Psychology has seen a renewal of internal concerns about irreproducible results (see the entry on replicability crisis for empirical results on success rates of replications). Researchers showed in a 2006 study that, of 141 authors of a publication from the American Psychological Association (APA) empirical articles, 103 (73%) did not respond with their data over a six-month period.[23] In a follow-up study published in 2015, it was found that 246 out of 394 contacted authors of papers in APA journals did not share their data upon request (62%).[24] In a 2012 paper, it was suggested that researchers should publish data along with their works, and a dataset was released alongside as a demonstration.[25] In 2017, an article published in Scientific Data suggested that this may not be sufficient and that the whole analysis context should be disclosed.[26]

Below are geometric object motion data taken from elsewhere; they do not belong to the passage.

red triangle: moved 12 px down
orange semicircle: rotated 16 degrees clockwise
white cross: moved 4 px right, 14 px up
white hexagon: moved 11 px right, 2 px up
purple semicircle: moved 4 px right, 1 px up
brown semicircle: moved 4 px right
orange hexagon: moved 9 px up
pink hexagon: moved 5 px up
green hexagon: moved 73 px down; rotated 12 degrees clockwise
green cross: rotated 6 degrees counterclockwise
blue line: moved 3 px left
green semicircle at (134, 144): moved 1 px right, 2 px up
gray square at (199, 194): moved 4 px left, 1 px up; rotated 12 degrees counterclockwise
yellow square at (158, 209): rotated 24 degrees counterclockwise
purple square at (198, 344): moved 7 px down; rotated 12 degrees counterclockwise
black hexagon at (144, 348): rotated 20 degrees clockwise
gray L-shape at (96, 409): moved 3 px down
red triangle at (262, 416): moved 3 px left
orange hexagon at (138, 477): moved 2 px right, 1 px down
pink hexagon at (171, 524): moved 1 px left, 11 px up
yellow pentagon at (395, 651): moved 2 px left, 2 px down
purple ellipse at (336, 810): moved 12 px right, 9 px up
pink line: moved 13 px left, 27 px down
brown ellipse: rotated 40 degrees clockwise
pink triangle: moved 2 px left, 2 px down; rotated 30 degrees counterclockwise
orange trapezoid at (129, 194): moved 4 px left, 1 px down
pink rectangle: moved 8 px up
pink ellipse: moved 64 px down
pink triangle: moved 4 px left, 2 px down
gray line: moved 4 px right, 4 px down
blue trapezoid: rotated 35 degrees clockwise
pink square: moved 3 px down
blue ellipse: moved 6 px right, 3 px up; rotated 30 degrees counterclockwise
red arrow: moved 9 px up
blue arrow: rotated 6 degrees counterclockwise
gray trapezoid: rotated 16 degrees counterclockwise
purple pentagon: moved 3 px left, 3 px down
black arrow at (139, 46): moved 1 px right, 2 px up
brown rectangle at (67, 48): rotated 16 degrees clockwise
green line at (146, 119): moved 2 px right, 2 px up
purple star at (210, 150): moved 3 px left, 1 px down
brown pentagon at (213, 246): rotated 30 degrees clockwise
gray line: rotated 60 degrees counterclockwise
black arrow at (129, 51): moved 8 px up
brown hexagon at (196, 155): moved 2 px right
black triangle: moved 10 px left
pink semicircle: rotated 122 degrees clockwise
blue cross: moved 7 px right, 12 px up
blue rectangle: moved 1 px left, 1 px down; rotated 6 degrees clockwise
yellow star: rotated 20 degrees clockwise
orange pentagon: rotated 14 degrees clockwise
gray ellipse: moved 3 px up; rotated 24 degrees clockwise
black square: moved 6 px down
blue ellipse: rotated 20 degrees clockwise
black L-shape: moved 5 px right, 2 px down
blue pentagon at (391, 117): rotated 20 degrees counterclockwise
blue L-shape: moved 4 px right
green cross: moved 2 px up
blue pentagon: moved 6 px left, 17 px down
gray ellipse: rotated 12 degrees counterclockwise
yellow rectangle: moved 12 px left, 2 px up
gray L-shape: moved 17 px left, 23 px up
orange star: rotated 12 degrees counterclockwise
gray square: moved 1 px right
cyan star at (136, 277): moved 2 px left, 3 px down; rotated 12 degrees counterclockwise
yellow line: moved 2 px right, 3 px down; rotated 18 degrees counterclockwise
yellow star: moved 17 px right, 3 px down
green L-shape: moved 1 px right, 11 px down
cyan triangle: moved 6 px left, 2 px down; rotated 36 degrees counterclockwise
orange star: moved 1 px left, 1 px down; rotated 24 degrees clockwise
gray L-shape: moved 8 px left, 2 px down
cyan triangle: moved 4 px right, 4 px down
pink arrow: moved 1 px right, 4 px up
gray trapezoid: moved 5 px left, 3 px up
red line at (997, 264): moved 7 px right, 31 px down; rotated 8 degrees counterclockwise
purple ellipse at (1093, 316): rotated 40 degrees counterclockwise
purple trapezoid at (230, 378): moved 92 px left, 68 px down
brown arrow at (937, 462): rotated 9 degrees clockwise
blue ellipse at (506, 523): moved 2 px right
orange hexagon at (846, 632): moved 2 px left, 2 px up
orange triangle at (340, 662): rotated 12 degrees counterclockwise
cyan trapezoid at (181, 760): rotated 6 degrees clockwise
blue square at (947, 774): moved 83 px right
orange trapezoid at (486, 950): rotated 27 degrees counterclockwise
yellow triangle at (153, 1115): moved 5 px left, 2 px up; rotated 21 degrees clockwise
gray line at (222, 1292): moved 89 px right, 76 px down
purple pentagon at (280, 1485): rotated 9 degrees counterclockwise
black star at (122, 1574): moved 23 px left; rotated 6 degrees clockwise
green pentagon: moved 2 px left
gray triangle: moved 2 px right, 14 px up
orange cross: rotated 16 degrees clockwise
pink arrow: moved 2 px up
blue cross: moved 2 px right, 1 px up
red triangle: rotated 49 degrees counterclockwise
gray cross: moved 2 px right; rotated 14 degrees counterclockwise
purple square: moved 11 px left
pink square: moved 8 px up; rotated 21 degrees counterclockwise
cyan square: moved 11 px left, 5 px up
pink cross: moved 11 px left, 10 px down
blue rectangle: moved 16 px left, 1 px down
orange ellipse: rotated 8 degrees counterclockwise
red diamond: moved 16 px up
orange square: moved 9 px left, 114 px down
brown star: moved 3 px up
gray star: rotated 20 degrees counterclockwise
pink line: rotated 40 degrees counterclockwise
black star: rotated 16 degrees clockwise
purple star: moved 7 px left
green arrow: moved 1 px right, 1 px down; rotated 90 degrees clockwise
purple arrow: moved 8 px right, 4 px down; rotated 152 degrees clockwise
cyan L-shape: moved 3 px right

In economics, concerns have been raised in relation to the credibility and reliability of published research. In other sciences, reproducibility is regarded as fundamental and is often a prerequisite to research being published, however in economic sciences it is not seen as a priority of the greatest importance. Most peer-reviewed economic journals do not take any substantive measures to ensure that published results are reproducible, however, the top economics journals have been moving to adopt mandatory data and code archives.[27] There is low or no incentives for researchers to share their data, and authors would have to bear the costs of compiling data into reusable forms. Economic research is often not reproducible as only a portion of journals have adequate disclosure policies for datasets and program code, and even if they do, authors frequently do not comply with them or they are not enforced by the publisher. A Study of 599 articles published in 37 peer-reviewed journals revealed that while some journals have achieved significant compliance rates, significant portion have only partially complied, or not complied at all. On an article level, the average compliance rate was 47.5%; and on a journal level, the average compliance rate was 38%, ranging from 13% to 99%.[28]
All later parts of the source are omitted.